Students’ views of PageTurners
Mahir, Louisa, Ahmal and Dikea are students in Chris Malakar’s EAL class at PRACE. Louisa never went to school in her native PNG and has only recently learned to read. She’s a big fan of PageTurners. One of her favourites is about a robot that can do the shopping, clean the bathroom and mow the lawn. Another is a story about a woman who takes a reading and writing class and Louisa loved the story because she identified closely with it.
‘Before I felt shy and ashamed because I couldn’t speak good English and I couldn’t mix properly. But now I can travel on the train, take the bus, go to church and I feel happy. Now I can go to the shops and the doctor by myself and I can talk in a way I couldn’t before. These books and my teacher Chris give me confidence.’
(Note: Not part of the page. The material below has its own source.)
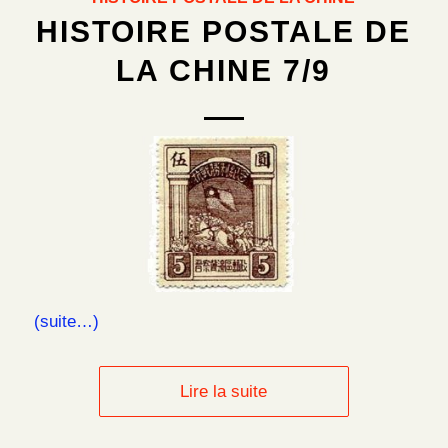
HISTOIRE POSTALE DE
LA CHINE 7/9
(suite…)
Lire la suite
Mahir says, ‘My English is OK for reading but bad for writing. English is very tricky, the reading and writing are very different. I like the stories. I am reading now about 1960 and Neil Armstrong landing on the moon and the Sydney Harbour bridge. Every book is different. Some are easy with just five pages, some are 12 pages. I’ve read two a week since I started last term, so that is 24 books so far. Some of the books are funny, some are sad. I feel good at how much better I am now than before.’
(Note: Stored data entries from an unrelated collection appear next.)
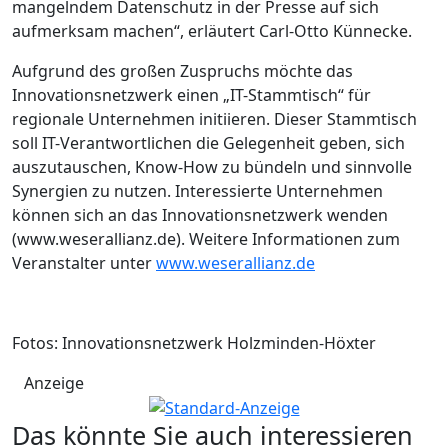
mangelndem Datenschutz in der Presse auf sich
aufmerksam machen“, erläutert Carl-Otto Künnecke.
Aufgrund des großen Zuspruchs möchte das
Innovationsnetzwerk einen „IT-Stammtisch“ für
regionale Unternehmen initiieren. Dieser Stammtisch
soll IT-Verantwortlichen die Gelegenheit geben, sich
auszutauschen, Know-How zu bündeln und sinnvolle
Synergien zu nutzen. Interessierte Unternehmen
können sich an das Innovationsnetzwerk wenden
(www.weserallianz.de). Weitere Informationen zum
Veranstalter unter
www.weserallianz.de
Fotos: Innovationsnetzwerk Holzminden-Höxter
Anzeige
Das könnte Sie auch interessieren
Dikea spent the last 38 years working long hours as a pieceworker, taking few holidays and breaks. ‘Before I had no time to learn English. So this is my time to learn. I like all the PageTurner books. You learn with these books. We read them, we talk about them, then we write. We learn from one another’s stories too. Each person has their own story. Coming here it feels like my house. They are all very happy people in our class.’